Experiment Tracking Skill
Learn: Master ML experiment tracking for reproducibility and collaboration.
Skill Overview
| Attribute | Value | |-----------|-------| | Bonded Agent | 02-experiment-tracking | | Difficulty | Intermediate | | Duration | 30 hours | | Prerequisites | mlops-basics |
Learning Objectives
- Set up experiment tracking infrastructure
- Log parameters, metrics, and artifacts systematically
- Compare experiments and identify best models
- Use model registry for version management
- Collaborate with team using shared tracking
Topics Covered
Module 1: Platform Setup (6 hours)
Platform Comparison:
| Feature | MLflow | W&B | Neptune | |---------|--------|-----|---------| | Self-hosted | ✅ | ❌ | ❌ | | Free tier | ✅ | ✅ | ✅ | | Real-time | ❌ | ✅ | ✅ | | Git integration | ⚠️ | ✅ | ✅ |
Setup Exercises:
- [ ] Install MLflow and start local server
- [ ] Create W&B account and initialize project
- [ ] Compare UI/UX of both platforms
Module 2: Experiment Logging (10 hours)
What to Log:
# Complete logging example
with mlflow.start_run():
# 1. Parameters (hyperparameters, configs)
mlflow.log_params({
"learning_rate": 0.001,
"batch_size": 32,
"model_type": "transformer"
})
# 2. Metrics (per-step and final)
for epoch in range(10):
mlflow.log_metrics({
"train_loss": train_loss,
"val_loss": val_loss
}, step=epoch)
# 3. Artifacts (models, plots, configs)
mlflow.log_artifact("confusion_matrix.png")

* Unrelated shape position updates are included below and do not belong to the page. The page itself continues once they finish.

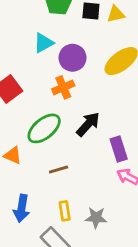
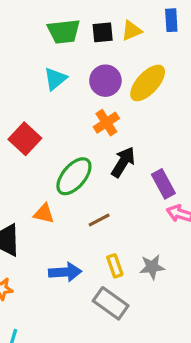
purple circle: (73, 58) -> (105, 81), moved
orange cross: (63, 87) -> (106, 123), moved
blue arrow: (22, 208) -> (65, 272), turned -92

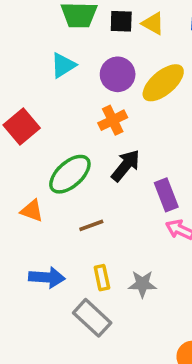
yellow triangle: (132, 31) -> (153, 23), turned 45

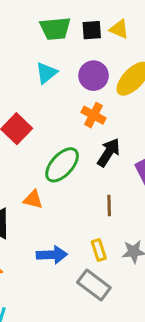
orange cross: (113, 120) -> (94, 115), turned -30
brown line: (91, 225) -> (109, 206), moved, turned -65

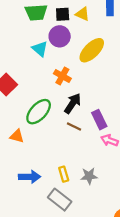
cyan triangle: (46, 73) -> (40, 49), moved, turned -42
purple circle: (94, 76) -> (60, 36), moved
brown line: (109, 206) -> (74, 127), moved, turned -64

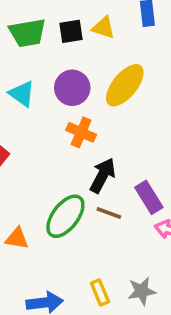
purple circle: (60, 36) -> (72, 88), moved
cyan triangle: (40, 49) -> (22, 94), moved
green ellipse: (39, 112) -> (65, 216), moved

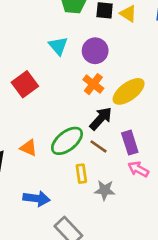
yellow ellipse: (125, 85) -> (129, 91), moved
gray star: (142, 291) -> (105, 190), moved
yellow rectangle: (100, 292) -> (81, 174), moved

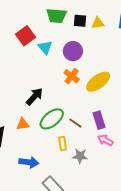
yellow triangle: (128, 14) -> (98, 23), turned -40
red square: (25, 84) -> (26, 36), moved
black arrow: (101, 119) -> (35, 96), moved
orange triangle: (29, 148) -> (23, 124), turned -32

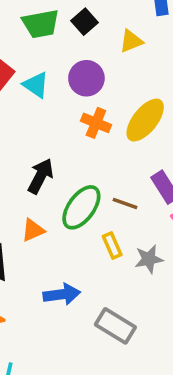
black square: (80, 21) -> (84, 22), turned -32
yellow triangle: (98, 23) -> (131, 41), moved

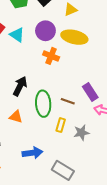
yellow ellipse: (145, 120) -> (74, 37), moved, turned 65
green ellipse: (81, 207) -> (43, 104), turned -40
orange triangle: (33, 230) -> (16, 117), turned 40
yellow rectangle: (112, 246) -> (61, 125), turned 40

mlflow.pytorch.log_model(model, "model")
# 4. Tags (for filtering)
mlflow.set_tags({
"experiment_type": "baseline",
"dataset_version": "v2.1"
})
Module 3: Model Registry (8 hours)
Registry Workflow:
┌─────────────────────────────────────────────────────────────┐
│ MODEL REGISTRY FLOW │
├─────────────────────────────────────────────────────────────┤
│ │
│ Train → Log Model → Register → Staging → Production → Archive
│ │ │ │ │
│ ▼ ▼ ▼ │
│ Version 1 Validate Deploy │
│ Version 2 A/B Test Monitor │
│ Version N Approve Rollback │
│ │
└─────────────────────────────────────────────────────────────┘
Exercises:
- [ ] Register a trained model
- [ ] Promote model through stages
- [ ] Implement rollback procedure
Module 4: Best Practices (6 hours)
Naming Conventions:
experiments/
├── {project_name}/
│ ├── {experiment_type}_{date}/
│ │ ├── run_{config_hash}/
Reproducibility Checklist:
- [ ] Log git commit hash
- [ ] Capture environment (pip freeze)
- [ ] Set and log random seeds
- [ ] Log data version/hash
- [ ] Save config files as artifacts
Code Templates
Template: Production Experiment Tracker
# templates/experiment_tracker.py
import mlflow
import hashlib
import subprocess
from datetime import datetime
class ProductionExperimentTracker:
"""Production-ready experiment tracking wrapper."""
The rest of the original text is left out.